Other ways to get your fix
Traditionally it’s Greek pizza that’s made on the stove, but you can make your own that way if you’re wary of grilling and pizza stone doodads, or even if you’re in a pinch. McLean makes her own Mexican pizza in a pan using tortilla bread as a base, salsa as sauce and taco ingredients as toppings, or just whatever’s left in the fridge: grilled chicken, pulled pork, beans, cheese, jalapeno peppers, guac, sour cream, etc.
“It’s really quick. I take the tortilla, spray the pan with Pam, put it on the stovetop, and when it gets warm and crispy, I put the ingredients on top,” McLean said.
Then there’s the trusty-old English Muffin pizza, which is especially fun for kids.
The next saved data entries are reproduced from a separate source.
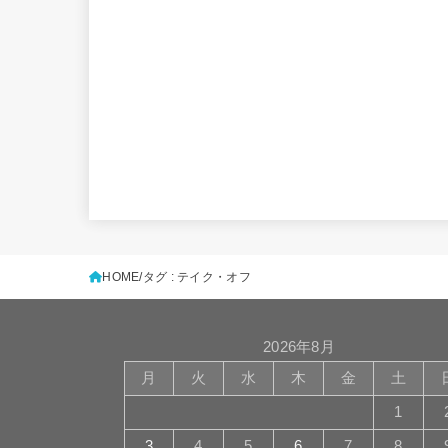
HOME
タグ : テイク・オフ
2026年8月
月
火
水
木
金
土
1
3
4
5
6
7
8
“That way, you can get the kids involved, scooping out the ready-made sauce and putting on sliced pepperonis and any other toppings and cheese before baking it in the oven,” McLean said. (Or, if you prefer, toaster oven.)
Other ideas, courtesy of McLean: use a half pita and give your pizza an Indian feel with curried vegetables and thai peanut sauce. Or, on the sweeter side, go for dessert pizza; she once made one with brownie batter crust, fresh fruit and drizzled chocolate on top. Other favorite dessert pizza toppings include pumpkin, honey, maple syrup, peanut butter, hazelnut spread, cinnamon, brown sugar, pecans, chocolate, whipped cream, marshmallows.
It’s all about research, trial and error.
“Pizza is a great comfort food. It’s easy to eat, and again, because it’s so versatile — you can have so many different bases with so many different combinations of toppings,” McLean said.